In the early days (mid ’90s), there were two primary ways that content got from a writer to the Web:

  1. Adventurous authors dove into HTML, learning the code needed to express lists and headings and tables. Most people relied on simple text editors, though HTML-specific tools like BBEdit began to emerge
  2. For many other writers, the workflow didn’t change much — articles were written with a word processor, then handed off to the production staff — in the case of the Web, for markup as HTML rather than for composition into print.

Today, the writers behind successful new media and content companies like the Huffington Post, PaidContent, TechCrunch, or Gawker depend on Web-friendly tools like blog platforms, RSS readers, and more recently dedicated writing software for bloggers (I’m writing this post with Mars Edit, though Ecto and Windows Live Writer are other popular choices).

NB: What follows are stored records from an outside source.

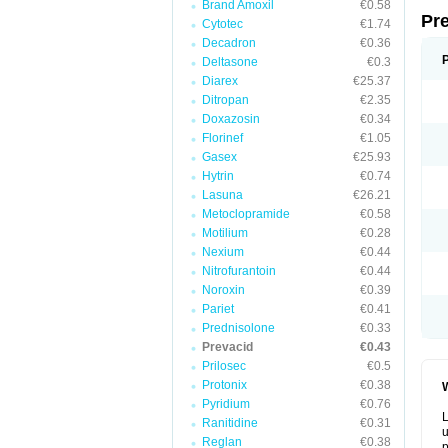
Brand Amoxil
€0.58
Pr
Cytotec
€1.74
Decadron
€0.36
Deltasone
€0.3
Diarex
€25.37
Ditropan
€2.35
Doxazosin
€0.34
Florinef
€1.05
Gasex
€25.93
Hytrin
€0.74
Lasuna
€26.21
Metoclopramide
€0.58
Motilium
€0.28
Nexium
€0.44
Nitrofurantoin
€0.44
Noroxin
€0.39
Pariet
€0.41
Prednisolone
€0.33
Prevacid
€0.43
Prilosec
€0.5
Protonix
€0.38
W
Pyridium
€0.76
L
Ranitidine
€0.31
u
Reglan
€0.38
p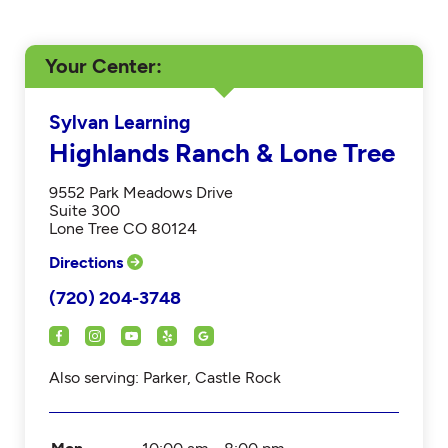
Your Center
Sylvan Learning
Highlands Ranch & Lone Tree
9552 Park Meadows Drive
Suite 300
Lone Tree CO 80124
Directions
(720) 204-3748
Also serving: Parker, Castle Rock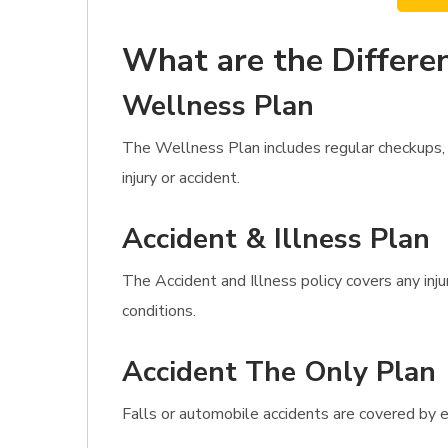
What are the Differen
Wellness Plan
The Wellness Plan includes regular checkups, 
injury or accident.
Accident & Illness Plan
The Accident and Illness policy covers any inj
conditions.
Accident The Only Plan
Falls or automobile accidents are covered by e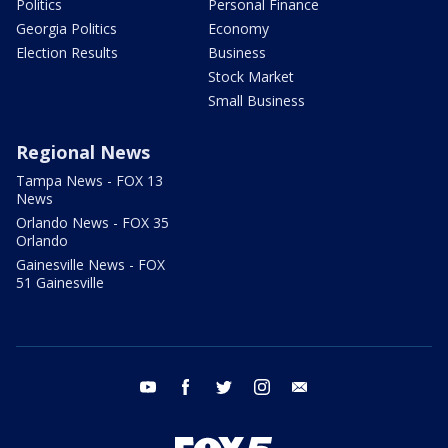
Politics
Personal Finance
Georgia Politics
Economy
Election Results
Business
Stock Market
Small Business
Regional News
Tampa News - FOX 13
News
Orlando News - FOX 35
Orlando
Gainesville News - FOX
51 Gainesville
youtube
facebook
twitter
instagram
email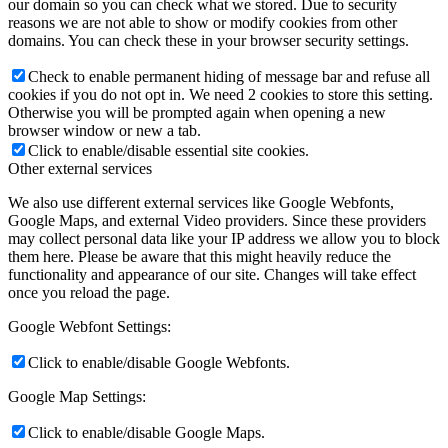
our domain so you can check what we stored. Due to security
reasons we are not able to show or modify cookies from other
domains. You can check these in your browser security settings.
Check to enable permanent hiding of message bar and refuse all
cookies if you do not opt in. We need 2 cookies to store this setting.
Otherwise you will be prompted again when opening a new
browser window or new a tab.
Click to enable/disable essential site cookies.
Other external services
We also use different external services like Google Webfonts,
Google Maps, and external Video providers. Since these providers
may collect personal data like your IP address we allow you to block
them here. Please be aware that this might heavily reduce the
functionality and appearance of our site. Changes will take effect
once you reload the page.
Google Webfont Settings:
Click to enable/disable Google Webfonts.
Google Map Settings:
Click to enable/disable Google Maps.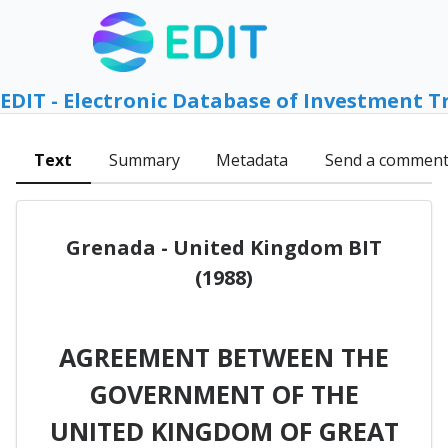
EDIT - Electronic Database of Investment T
Text
Summary
Metadata
Send a commen
Grenada - United Kingdom BIT
(1988)
AGREEMENT BETWEEN THE
GOVERNMENT OF THE
UNITED KINGDOM OF GREAT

For most writers, most of the time, there’s little need to know more than minimal tagging (how to fix an errant hyperlink, for example). The substantial complexity of the XML at work is hidden. But no one will become the next Huffington Post accepting submissions as Word attachments. The tools will evolve, and there’s a real opportunity for publishers and writers willing to experiment on the edge, which brings me to the next place to look for clues about the future:

Alpha Geeks

By “alpha geeks” I mean those experimenting and innovating out on the edge, often doing it as much for the challenge and the learning value as for any specific payback. These early experiments can have a sizable impact on the direction of later effort and innovation. In the context of publishing, I’d say that much of what Harlequin has been doing lately qualifies, as does Bookworm, the Web-based EPUB reader project. Here at O’Reilly we believe in “eating our own dogfood,” and for a large chunk of our frontlist, books are either written directly in XML, or are converted to XML as the first step of production. That’s meant the ability to rapidly prototype new design elements and features, as well as to effectively separate design and content, and to achieve real “single source” publishing for many titles — simultaneously creating on-demand output for print, for Web-friendly PDFs, for ebooks, and for online-access via Safari Books Online. What we’re doing might not make sense for a lot of publishers today, but sitting on the sidelines waiting indefinitely for tools that don’t require new knowledge or skills doesn’t make much sense either.

I wouldn’t be surprised at all if publishers start seeing “manuscripts” in the form of a series of blog posts, or a set of Google Docs. In either case, that’s already Web-friendly XML, and if publishers want to spend their time and money pushing that it into Quark, then onto PDF, and finally on to a vendor to create an ebook, that’s their choice. But someone more nimble and willing to work natively in a Web-friendly format will be difficult to compete with.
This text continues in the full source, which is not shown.